• **What the task requires**
Each line in the records below that has the word "image" should be copied.

• **Dataset entries**
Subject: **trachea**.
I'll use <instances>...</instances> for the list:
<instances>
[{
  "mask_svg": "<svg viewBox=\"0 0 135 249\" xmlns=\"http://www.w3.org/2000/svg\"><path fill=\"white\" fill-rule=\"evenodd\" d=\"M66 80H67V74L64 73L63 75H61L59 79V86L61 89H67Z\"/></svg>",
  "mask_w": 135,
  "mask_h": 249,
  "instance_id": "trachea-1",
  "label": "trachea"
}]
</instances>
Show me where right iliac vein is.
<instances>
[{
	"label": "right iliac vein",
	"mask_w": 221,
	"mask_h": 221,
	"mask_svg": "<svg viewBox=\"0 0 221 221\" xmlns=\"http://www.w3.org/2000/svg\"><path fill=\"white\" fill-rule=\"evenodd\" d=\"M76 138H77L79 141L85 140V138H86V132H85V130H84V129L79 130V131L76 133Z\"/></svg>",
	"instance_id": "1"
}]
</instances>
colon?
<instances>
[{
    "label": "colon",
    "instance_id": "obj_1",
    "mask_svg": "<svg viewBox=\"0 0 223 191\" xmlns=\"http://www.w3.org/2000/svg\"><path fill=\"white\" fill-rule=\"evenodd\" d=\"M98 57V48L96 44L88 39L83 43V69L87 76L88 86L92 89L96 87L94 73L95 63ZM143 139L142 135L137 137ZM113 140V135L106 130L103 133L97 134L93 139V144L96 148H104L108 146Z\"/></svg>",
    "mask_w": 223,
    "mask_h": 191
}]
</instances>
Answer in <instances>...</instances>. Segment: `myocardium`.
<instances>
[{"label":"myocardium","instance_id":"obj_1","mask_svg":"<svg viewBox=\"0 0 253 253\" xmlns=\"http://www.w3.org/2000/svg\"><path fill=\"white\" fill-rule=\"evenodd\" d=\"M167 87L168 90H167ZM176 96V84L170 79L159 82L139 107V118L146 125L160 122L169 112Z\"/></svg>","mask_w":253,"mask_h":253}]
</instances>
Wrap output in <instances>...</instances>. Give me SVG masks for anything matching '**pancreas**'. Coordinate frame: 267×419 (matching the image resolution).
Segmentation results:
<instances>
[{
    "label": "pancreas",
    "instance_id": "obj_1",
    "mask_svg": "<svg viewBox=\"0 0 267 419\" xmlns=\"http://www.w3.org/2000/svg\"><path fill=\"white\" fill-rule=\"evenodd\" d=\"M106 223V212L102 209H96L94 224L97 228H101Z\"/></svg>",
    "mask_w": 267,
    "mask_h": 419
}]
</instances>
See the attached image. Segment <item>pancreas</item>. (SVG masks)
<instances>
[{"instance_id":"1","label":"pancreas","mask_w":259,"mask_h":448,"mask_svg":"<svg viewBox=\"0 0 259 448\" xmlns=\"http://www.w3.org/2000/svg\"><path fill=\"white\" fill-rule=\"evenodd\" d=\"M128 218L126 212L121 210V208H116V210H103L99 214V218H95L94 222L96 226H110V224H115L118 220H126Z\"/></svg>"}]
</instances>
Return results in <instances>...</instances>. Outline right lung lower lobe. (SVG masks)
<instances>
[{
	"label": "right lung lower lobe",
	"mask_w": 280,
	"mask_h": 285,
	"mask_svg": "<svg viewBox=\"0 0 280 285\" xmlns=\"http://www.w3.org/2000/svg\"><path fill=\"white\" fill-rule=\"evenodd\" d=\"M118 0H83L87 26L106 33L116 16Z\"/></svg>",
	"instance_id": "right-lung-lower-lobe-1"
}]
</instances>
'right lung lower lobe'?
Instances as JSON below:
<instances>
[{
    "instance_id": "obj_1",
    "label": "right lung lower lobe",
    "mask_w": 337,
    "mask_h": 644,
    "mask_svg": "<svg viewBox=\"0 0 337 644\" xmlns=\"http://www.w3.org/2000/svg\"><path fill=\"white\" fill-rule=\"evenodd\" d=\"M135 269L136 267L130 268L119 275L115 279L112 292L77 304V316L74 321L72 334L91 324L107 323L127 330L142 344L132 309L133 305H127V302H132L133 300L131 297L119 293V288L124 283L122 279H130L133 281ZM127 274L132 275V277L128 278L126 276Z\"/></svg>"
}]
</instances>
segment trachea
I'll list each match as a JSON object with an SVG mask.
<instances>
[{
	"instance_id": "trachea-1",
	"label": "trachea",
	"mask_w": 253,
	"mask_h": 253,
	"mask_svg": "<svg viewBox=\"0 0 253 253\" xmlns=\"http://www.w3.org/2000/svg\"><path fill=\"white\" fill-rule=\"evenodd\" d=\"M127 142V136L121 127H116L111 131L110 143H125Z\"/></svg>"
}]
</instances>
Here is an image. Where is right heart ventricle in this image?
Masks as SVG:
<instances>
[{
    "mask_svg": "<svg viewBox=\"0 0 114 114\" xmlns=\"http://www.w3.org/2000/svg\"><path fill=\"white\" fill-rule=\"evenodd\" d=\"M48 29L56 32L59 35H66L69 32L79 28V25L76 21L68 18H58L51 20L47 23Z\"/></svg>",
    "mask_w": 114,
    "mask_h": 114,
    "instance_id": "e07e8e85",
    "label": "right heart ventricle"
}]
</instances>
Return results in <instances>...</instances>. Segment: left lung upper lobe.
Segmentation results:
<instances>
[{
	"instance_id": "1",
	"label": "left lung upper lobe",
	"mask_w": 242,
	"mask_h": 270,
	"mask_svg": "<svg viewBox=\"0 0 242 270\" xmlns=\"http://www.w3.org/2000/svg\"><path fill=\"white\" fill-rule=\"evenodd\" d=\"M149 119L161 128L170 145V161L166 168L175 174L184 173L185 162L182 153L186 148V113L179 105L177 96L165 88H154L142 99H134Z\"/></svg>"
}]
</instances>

• **Solution**
Wrap output in <instances>...</instances>. Give me SVG masks for anything matching '**pancreas**'. Coordinate frame: 267×419 (matching the image resolution).
See the attached image. Segment <item>pancreas</item>. (SVG masks)
Here is an image. Where is right heart ventricle in this image?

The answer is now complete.